Sebbene delle mie storie sia stata sempre la più piana, quella di cui avevo in mente lo svolgimento da subito, una svolta, maturata durante l’autunno del 2005, mi ha portato a cambiare un po’ il plot, rendendolo più disturbing. Tra l’altro, dato che BK, che mi richiedeva più energie, evolveva verso la fine, ho potuto tornare a lavorare su questo racconto, di cui, negli anni, avevo messo insieme parecchi appunti.

Questa nuova versione della prima parte contiene solo aggiustamenti cronologici in vista del seguito.

Il copyright dei personaggi appartiene a R. Ikeda – TMS-K.
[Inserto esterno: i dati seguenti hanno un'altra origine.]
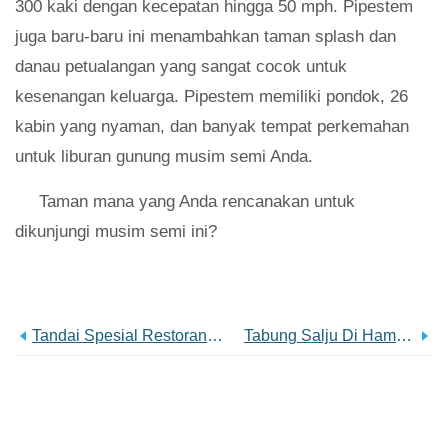
300 kaki dengan kecepatan hingga 50 mph. Pipestem
juga baru-baru ini menambahkan taman splash dan
danau petualangan yang sangat cocok untuk
kesenangan keluarga. Pipestem memiliki pondok, 26
kabin yang nyaman, dan banyak tempat perkemahan
untuk liburan gunung musim semi Anda.
Taman mana yang Anda rencanakan untuk
dikunjungi musim semi ini?
Tandai Spesial Restoran Ini Di Virginia Barat
Tabung Salju Di Hampir Surga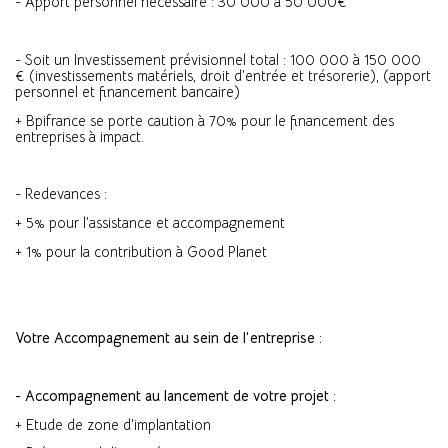
- Apport personnel nécessaire : 30 000 à 50 000€
- Soit un Investissement prévisionnel total : 100 000 à 150 000
€ (investissements matériels, droit d’entrée et trésorerie), (apport
personnel et financement bancaire)
+ Bpifrance se porte caution à 70% pour le financement des
entreprises à impact.
- Redevances :
+ 5% pour l’assistance et accompagnement
+ 1% pour la contribution à Good Planet
Votre Accompagnement au sein de l’entreprise :
- Accompagnement au lancement de votre projet :
+ Etude de zone d’implantation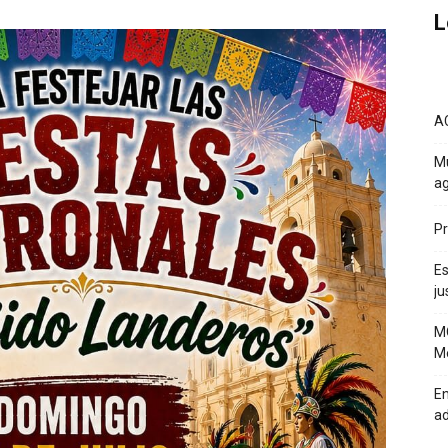
L
A
Mu
ag
Pr
Es
ju
MO
Mé
En
a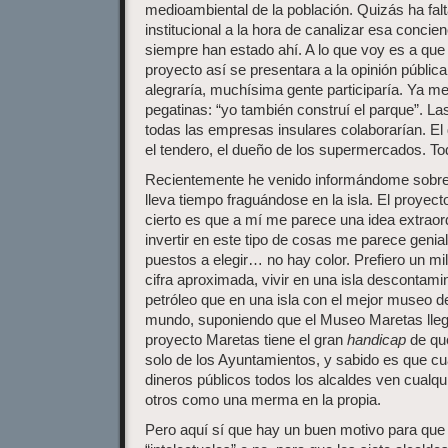
medioambiental de la población. Quizás ha falta
institucional a la hora de canalizar esa concie
siempre han estado ahí. A lo que voy es a que
proyecto así se presentara a la opinión públi
alegraría, muchísima gente participaría. Ya m
pegatinas: “yo también construí el parque”. L
todas las empresas insulares colaborarían. El 
el tendero, el dueño de los supermercados. To
Recientemente he venido informándome sobre
lleva tiempo fraguándose en la isla. El proyect
cierto es que a mí me parece una idea extraord
invertir en este tipo de cosas me parece genia
puestos a elegir… no hay color. Prefiero un mi
cifra aproximada, vivir en una isla descontami
petróleo que en una isla con el mejor museo 
mundo, suponiendo que el Museo Maretas llegar
proyecto Maretas tiene el gran
handicap
de que
solo de los Ayuntamientos, y sabido es que cua
dineros públicos todos los alcaldes ven cualqu
otros como una merma en la propia.
Pero aquí sí que hay un buen motivo para que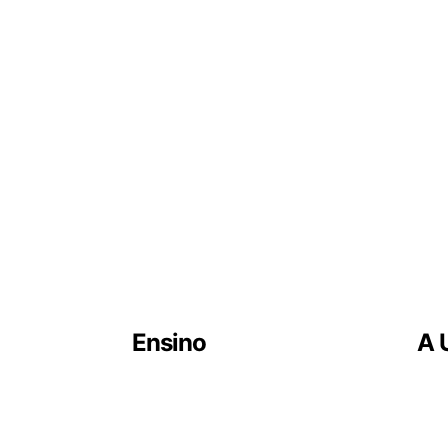
Fale com a gente!
Ensino
A 
Graduação
Graduação EAD
ca
Pós Graduação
Il copyright dei personaggi di Christine e Daniel, così come la loro rappresentazione, appartiene all’autrice. Le rappresentazioni di essi si trovano nelle immagini della vecchia versione del I episodio.

 

Odia rientrare in una casa vuota. Odia quel buio dietro i vetri.

Le prende male. Anche se sa che quel niente che lei sente, che le grava dentro, la schiaccia, la fa sentire devastata, nasconde, a ben guardare, qualcosa che ha saputo creare da sola. Nasconde la sua casa. La sua piccola realtà. I suoi spazi, la sua scrivania, la poltrona, il tavolo, le sue scelte, i suoi gusti. Lo sa, è una sua vittoria, ma, senza nessuno con cui condividerlo, per ora, non ha la forza neanche di goderne. Sa che non deve essere così, sa che la serenità non può dipendere da questo, eppure, ora, da un po’, da troppo tempo, si sente sola. Sola perché, quando si ama, si vorrebbe accanto la persona amata. Sola, perché basterebbe un amico. Ma lei ci ha rinunciato.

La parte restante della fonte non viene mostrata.